┌──

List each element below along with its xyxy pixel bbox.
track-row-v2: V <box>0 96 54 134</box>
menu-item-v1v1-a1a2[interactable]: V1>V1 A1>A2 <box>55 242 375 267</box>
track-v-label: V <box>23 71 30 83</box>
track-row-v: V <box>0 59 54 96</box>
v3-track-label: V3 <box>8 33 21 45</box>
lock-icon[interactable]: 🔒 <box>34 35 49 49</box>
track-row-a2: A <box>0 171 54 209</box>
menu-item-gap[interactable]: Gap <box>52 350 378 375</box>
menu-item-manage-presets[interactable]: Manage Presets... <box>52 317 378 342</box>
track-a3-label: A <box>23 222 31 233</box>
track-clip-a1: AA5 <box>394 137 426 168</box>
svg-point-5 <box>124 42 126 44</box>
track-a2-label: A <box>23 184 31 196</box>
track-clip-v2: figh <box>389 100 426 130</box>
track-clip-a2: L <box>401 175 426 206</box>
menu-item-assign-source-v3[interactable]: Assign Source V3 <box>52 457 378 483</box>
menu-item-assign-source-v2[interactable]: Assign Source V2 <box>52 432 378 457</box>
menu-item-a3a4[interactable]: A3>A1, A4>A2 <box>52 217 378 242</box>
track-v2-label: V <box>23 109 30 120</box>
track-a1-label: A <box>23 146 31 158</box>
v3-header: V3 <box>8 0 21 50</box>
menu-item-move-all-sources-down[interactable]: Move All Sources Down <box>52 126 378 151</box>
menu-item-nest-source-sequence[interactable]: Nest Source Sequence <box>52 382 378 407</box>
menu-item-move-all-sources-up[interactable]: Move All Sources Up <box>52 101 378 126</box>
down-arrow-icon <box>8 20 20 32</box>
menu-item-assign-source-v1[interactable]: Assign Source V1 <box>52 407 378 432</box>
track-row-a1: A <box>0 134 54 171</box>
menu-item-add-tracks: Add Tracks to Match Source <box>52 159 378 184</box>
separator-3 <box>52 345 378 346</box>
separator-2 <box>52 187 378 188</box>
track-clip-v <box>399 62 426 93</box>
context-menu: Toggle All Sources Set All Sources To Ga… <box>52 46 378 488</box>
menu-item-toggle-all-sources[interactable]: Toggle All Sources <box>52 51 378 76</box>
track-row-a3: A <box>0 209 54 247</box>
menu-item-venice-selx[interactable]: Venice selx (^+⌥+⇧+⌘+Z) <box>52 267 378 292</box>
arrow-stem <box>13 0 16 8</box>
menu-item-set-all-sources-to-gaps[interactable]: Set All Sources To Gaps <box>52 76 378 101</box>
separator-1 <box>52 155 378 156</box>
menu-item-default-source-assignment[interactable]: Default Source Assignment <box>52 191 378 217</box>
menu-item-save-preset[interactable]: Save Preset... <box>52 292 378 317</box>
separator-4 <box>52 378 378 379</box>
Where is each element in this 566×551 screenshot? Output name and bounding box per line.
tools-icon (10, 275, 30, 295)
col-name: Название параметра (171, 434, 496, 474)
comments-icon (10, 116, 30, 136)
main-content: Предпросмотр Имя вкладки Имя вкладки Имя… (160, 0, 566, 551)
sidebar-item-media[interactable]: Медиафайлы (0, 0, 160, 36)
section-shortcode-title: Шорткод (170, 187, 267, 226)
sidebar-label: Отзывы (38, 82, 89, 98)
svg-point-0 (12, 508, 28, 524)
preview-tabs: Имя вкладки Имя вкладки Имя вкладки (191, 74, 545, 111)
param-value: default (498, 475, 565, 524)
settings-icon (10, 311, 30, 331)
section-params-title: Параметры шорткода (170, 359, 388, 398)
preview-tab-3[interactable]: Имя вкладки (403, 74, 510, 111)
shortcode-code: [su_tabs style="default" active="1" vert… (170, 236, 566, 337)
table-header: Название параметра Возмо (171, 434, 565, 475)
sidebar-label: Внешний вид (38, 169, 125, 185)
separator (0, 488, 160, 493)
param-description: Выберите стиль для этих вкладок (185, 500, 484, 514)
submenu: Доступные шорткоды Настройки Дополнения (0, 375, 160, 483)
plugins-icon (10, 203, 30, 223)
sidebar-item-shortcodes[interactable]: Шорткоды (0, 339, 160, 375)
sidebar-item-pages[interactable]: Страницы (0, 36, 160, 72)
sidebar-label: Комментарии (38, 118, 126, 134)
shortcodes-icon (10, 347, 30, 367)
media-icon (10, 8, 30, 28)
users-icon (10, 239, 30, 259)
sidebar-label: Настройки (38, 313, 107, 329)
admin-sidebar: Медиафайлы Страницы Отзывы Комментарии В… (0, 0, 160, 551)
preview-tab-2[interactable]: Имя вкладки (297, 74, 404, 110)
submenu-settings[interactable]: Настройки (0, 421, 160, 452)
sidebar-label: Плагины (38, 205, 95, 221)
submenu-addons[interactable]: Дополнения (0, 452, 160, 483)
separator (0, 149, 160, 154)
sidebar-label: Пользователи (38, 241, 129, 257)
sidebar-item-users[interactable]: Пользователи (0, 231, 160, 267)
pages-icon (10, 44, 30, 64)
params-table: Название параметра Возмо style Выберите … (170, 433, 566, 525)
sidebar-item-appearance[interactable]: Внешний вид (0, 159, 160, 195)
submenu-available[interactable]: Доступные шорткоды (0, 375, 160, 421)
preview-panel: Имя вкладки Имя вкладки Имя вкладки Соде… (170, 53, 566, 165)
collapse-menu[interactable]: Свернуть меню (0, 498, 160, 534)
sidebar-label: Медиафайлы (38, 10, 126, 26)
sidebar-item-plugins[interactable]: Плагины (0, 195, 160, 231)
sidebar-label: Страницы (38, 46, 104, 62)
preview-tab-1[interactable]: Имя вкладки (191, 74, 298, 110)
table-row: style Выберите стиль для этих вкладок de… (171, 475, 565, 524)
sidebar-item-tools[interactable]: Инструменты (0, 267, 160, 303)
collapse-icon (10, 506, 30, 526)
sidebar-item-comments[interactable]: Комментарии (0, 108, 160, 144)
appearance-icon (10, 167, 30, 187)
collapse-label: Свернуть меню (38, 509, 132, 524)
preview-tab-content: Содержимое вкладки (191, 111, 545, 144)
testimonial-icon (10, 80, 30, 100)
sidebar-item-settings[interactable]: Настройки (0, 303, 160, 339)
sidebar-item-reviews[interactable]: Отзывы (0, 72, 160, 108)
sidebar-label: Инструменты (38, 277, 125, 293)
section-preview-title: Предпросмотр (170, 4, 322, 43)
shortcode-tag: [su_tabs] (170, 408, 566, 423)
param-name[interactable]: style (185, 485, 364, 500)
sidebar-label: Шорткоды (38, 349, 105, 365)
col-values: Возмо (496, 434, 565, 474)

└──

- **Instructions to follow**
Wherever a line of the records above contains the string "вкладки", copy that line out.

- **Task answer**
main-content: Предпросмотр Имя вкладки Имя вкладки Имя… (160, 0, 566, 551)
preview-tabs: Имя вкладки Имя вкладки Имя вкладки (191, 74, 545, 111)
preview-tab-3[interactable]: Имя вкладки (403, 74, 510, 111)
preview-tab-2[interactable]: Имя вкладки (297, 74, 404, 110)
preview-panel: Имя вкладки Имя вкладки Имя вкладки Соде… (170, 53, 566, 165)
preview-tab-1[interactable]: Имя вкладки (191, 74, 298, 110)
preview-tab-content: Содержимое вкладки (191, 111, 545, 144)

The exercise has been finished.